The art of revealing and using what is missing

Image source: Wikimedia Commons

The Important

• Networking is:

  • The science of reducing missing information / entropy for a given capability, with respect to copying information (classical networking) or transferring information (quantum networking) from one point in space (spacetime) to another, through one or more transmit/receive functions, with respect to desired outcomes.

• What information is missing / necessary

  • What different routing protocols are capable of, is a function of the questions they answer, manifest in the information they exchange.

  • BGP answers the question, what information needs to be sent to another router so it knows the best path to a network prefix.

  • OSPF/IS-IS answer the question: what information does each router require, to determine by itself, the best path through a topology, based on shortest path, least cost, and/or other traffic engineering information.

• Where should missing information be exchanged

  • A generic label, for example MPLS, facilitates hardware that can transition without change through multiple significant control plane and end user data plane changes, for example IP/MPLS to SR MPLS; IPv4 to IPv6. The “cost” of that capability is the complexity of a mapping function.

  • Self-describing protocols, with respect to destination address, for example IPv4 & IPv6, do not require the additional complexity of a mapping function. The situation with respect to SRv6 is a little more complicated, see: IS-IS extensions and OSPF extensions.

• Another important question is how efficiently can information be exchanged and what impact does that efficiency have on control plane processing.

• Routing, in the foreseeable future, will lack perfect information, and will always involve some uncertainty, and likely some packet loss/looping, when network events occur.

• Routing/networking is a hard problem, not perfectly solved.

• Routing/networking is a hard problem, that imperfectly delivers significant value, as evidenced by Internet activity.

• Networks have control plane protocols optimized for inter-AS and intra-AS routing based on varying administrative conditions and varying preferences for capacity, capability, and quality.

Networking Science

Networking is the science of reducing missing information / entropy for a given capability, with respect to copying information (classical networking) or transferring information (quantum networking) from one point in space (spacetime) to another.
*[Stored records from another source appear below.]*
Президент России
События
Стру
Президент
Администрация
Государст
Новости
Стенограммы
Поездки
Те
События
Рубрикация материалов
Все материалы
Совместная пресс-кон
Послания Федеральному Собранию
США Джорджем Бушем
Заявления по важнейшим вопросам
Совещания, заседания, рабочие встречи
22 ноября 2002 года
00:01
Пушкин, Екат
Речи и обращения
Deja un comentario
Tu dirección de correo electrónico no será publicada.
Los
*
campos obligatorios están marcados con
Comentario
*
‘Shannon replied that the theory was in excellent shape except that he needed a good name for "missing information". "Why don’t you call it entropy?" von Neumann suggested…Shannon took his advice.’ Information Theory and Predictability.
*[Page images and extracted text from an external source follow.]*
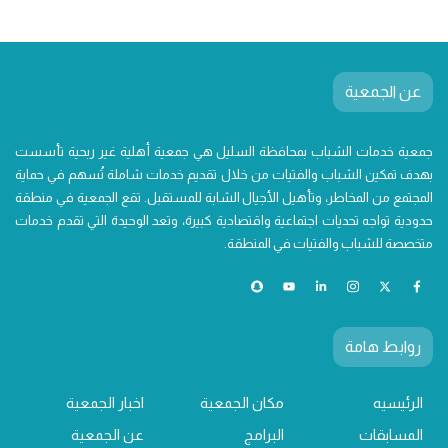
عن الجمعية
جمعية خدمات الشباب بمحافظة السليل هي جمعية أهلية غير ربحية تأسست
بهدف تمكين الشباب والفتيات من خلال تقديم خدمات شاملة تُسهم في حماية
المجتمع من المخاطر، وتأهيل الأجيال الشابة للمستقبل. تقع الجمعية في منطقة
حدودية تواجه تحديات اجتماعية واقتصادية كبيرة، وتعد الوحيدة التي تقدم خدمات
متخصصة للشباب والفتيات في المنطقة.
روابط هامة
الرئيسيه
مكان الجمعية
اخبار الجمعية
المسابقات
البرامج
عن الجمعية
‘In information theory, the entropy of a random variable is the average level of "information", "surprise", or "uncertainty" inherent in the variable's possible outcomes’ Wikipedia, “Entropy (information theory”
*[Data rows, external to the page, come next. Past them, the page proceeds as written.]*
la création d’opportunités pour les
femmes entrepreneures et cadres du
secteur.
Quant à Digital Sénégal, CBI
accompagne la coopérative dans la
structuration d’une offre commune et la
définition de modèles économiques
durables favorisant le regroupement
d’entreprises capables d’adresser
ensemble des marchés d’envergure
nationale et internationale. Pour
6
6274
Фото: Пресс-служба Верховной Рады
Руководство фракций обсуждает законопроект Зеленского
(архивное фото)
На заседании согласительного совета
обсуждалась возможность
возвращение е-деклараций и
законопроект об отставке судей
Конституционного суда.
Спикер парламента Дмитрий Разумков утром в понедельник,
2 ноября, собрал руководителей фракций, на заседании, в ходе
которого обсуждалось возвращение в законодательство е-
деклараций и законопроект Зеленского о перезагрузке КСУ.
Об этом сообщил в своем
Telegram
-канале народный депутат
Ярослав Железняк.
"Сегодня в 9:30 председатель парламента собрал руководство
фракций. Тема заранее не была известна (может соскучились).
If you are attempting to do something, you need the information necessary to do it. If you do not have the necessary information, you may have enough information to increase probability, but you are still rolling the dice, with the outcome being uncertain.

More simply:

• If A + B = C

You cannot know:

• C, unless you know A & B

• A, unless you know B & C

• B, unless yo know A & C

One of the most distinctive properties of the universe we live in / can perceive, is space. Information is distributed in space. Networks overcome the challenges of space by copying and/or transferring information through space. Latency is the unavoidable consequence of space, a universal speed limit (the speed of light) and uncertainty. Networking / network science is concerned with the movement of information, through space.

The Critical Question: What Information is Missing / Necessary

Networking control plane problems are largely information problems. To some extent, forwarding plane problems are as well. To achieve desired outcomes, networks often use information in both the control plane and information embedded in packets themselves. Information necessary to compute a result sometimes requires information from both.

If we start from a blank state, where we know nothing about anything, engineers must ask “what information is necessary so that a function can be computed”. Answers with good fit, start with good questions, to which optimizations are applied to address constraints and desired outcomes.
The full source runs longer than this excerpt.